UA & BAM unveil 3D BUILDER freeform concrete 3D printer to make ‘Endless’ house
The east of Amsterdam has been absolutely packed with sustainable innovation projects since April 2016, when FabCity opened its doors. Featuring 50 pavilions operated by more than 400 students, professors, artists and creatives, all participants are trying to realize innovative solutions for urban problems and are showcasing them to the public. It’s also a fantastic place to highlight the latest sustainable technology breakthroughs, and that is exactly what construction company BAM and Universe Architecture have done. At FabCity, they have just launched their 3D BUILDER, a freeform concrete 3D printer that combines robotic arms with natural building materials.
This remarkable 3D printer has grown out of a collaboration between European construction company BAM and architect Janjaap Ruijssenaars. The latter started his architecture firm Universe Architecture back in 2000, and has been very interested in 3D printing for years. Back in 2013, Ruijssenaars announced plans to 3D print the Landscape House, a building with no beginning or end.
In 2015, these plans already led to the 3D printing of a concrete bench (above) that captures the remarkable shape of the Landscape House. The bench itself was 3D printed in collaboration with Italian concrete 3D printing specialists Desamanera, the company of pioneer Enrico Dini. The bench can be found outside BAM’s office in the southeast of Amsterdam, and Ruijssenaars is looking to produce more around the city of Amsterdam.
But with the completion of the 3D BUILDER, Ruijssenaars will doubtlessly be dreaming of completing the actual Landscape House.

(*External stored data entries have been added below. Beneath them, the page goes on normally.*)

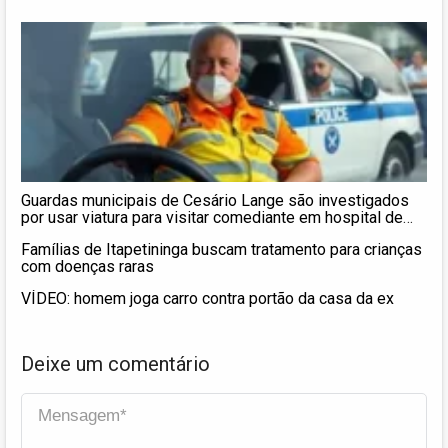
Guardas municipais de Cesário Lange são investigados
por usar viatura para visitar comediante em hospital de
SP
Famílias de Itapetininga buscam tratamento para crianças
com doenças raras
VÍDEO: homem joga carro contra portão da casa da ex
Deixe um comentário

According to its designers, this is the first construction 3D printer to combine freeform construction with robotics from the automotive industry. It should enable them to construct freeform architecture, including complicated building facades packed with ornaments and decorations. To showcase its power, the 3D BUILDER will be constructing a Landscape House at a 1:4 scale at FabCity over the coming weeks. “It’s fantastic to work together and develop a machine that makes new innovations possible. This was much more common for architects during the Renaissance,” Ruijssenaars said of the machine.

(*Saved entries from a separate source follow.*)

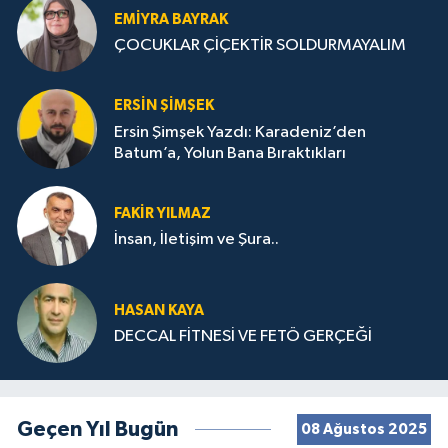
EMIYRA BAYRAK
ÇOCUKLAR ÇİÇEKTİR SOLDURMAYALIM
ERSIN ŞIMŞEK
Ersin Şimşek Yazdı: Karadeniz’den
Batum’a, Yolun Bana Bıraktıkları
FAKIR YILMAZ
İnsan, İletişim ve Şura..
HASAN KAYA
DECCAL FİTNESİ VE FETÖ GERÇEĞİ
Geçen Yıl Bugün
08 Ağustos 2025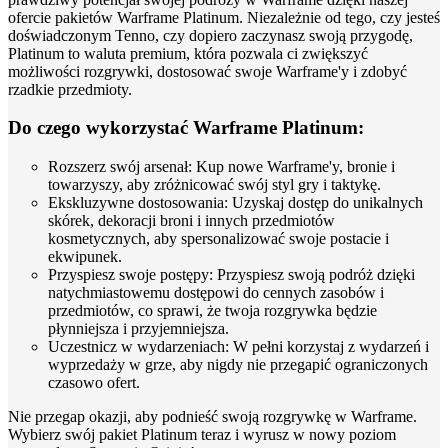
ofercie pakietów Warframe Platinum. Niezależnie od tego, czy jesteś
doświadczonym Tenno, czy dopiero zaczynasz swoją przygodę,
Platinum to waluta premium, która pozwala ci zwiększyć
możliwości rozgrywki, dostosować swoje Warframe'y i zdobyć
rzadkie przedmioty.
Do czego wykorzystać Warframe Platinum:
Rozszerz swój arsenał: Kup nowe Warframe'y, bronie i
towarzyszy, aby zróżnicować swój styl gry i taktykę.
Ekskluzywne dostosowania: Uzyskaj dostęp do unikalnych
skórek, dekoracji broni i innych przedmiotów
kosmetycznych, aby spersonalizować swoje postacie i
ekwipunek.
Przyspiesz swoje postępy: Przyspiesz swoją podróż dzięki
natychmiastowemu dostępowi do cennych zasobów i
przedmiotów, co sprawi, że twoja rozgrywka będzie
płynniejsza i przyjemniejsza.
Uczestnicz w wydarzeniach: W pełni korzystaj z wydarzeń i
wyprzedaży w grze, aby nigdy nie przegapić ograniczonych
czasowo ofert.
Nie przegap okazji, aby podnieść swoją rozgrywkę w Warframe.
Wybierz swój pakiet Platinum teraz i wyrusz w nowy poziom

What’s more, this new construction 3D printer is immensely flexible in use. Thanks to its replaceable printhead (based on Desamanera’s D-Shape method), it enables users to 3D print numerous building materials, including stone and concrete. Its designers see no reason why steel or isolation materials shouldn’t be added to that list in the future either. And thanks to a partnership with Eindhoven-based AcoTech, the developers are looking into mounting the 3D BUILDER onto tank threads to enable it to autonomously find its way around construction sites.

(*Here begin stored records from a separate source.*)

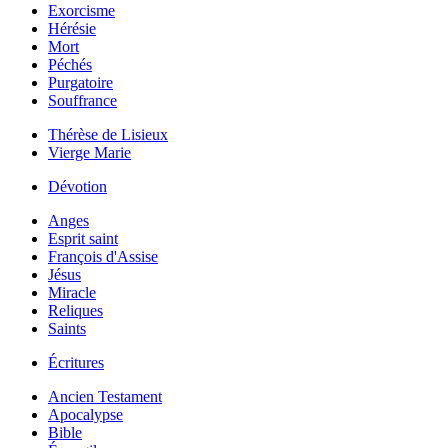
Exorcisme
Hérésie
Mort
Péchés
Purgatoire
Souffrance
Thérèse de Lisieux
Vierge Marie
Dévotion
Anges
Esprit saint
François d'Assise
Jésus
Miracle
Reliques
Saints
Écritures
Ancien Testament
Apocalypse
Bible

According the construction specialists, the 3D BUILDER’s 3D printing technique is comparable to that of an inkjet printer. A binding fluid is extruded onto layers of sand, turning the rock material into any desired shape. The materials currently used for the Amsterdam project are commonly found in nature, and have been used centuries ago by Roman and Chinese building specialists.
Most importantly, the materials can be recycled again and again for other building projects, says Rutger Sypkens of BAM. “Concrete granules, but also previously made prints, can be used as a building material,” he explained. “Aside from the freeform options, we are also very intrigued by this circular building process.”
According to Egbert Fransen of the EU2016 Arts & Design of Europe by People, this is a typical innovation that belongs at FabCity. “The fact that this unique collaboration is launching at FabCity just proves to me that you can achieve groundbreaking results for the development of the sustainable cities of the future by simply putting different innovative partners together, regardless of their size,” Fransen said. FabCity is still open to the public until 26 June 2016, where the 3D BUILDER can be seen in action.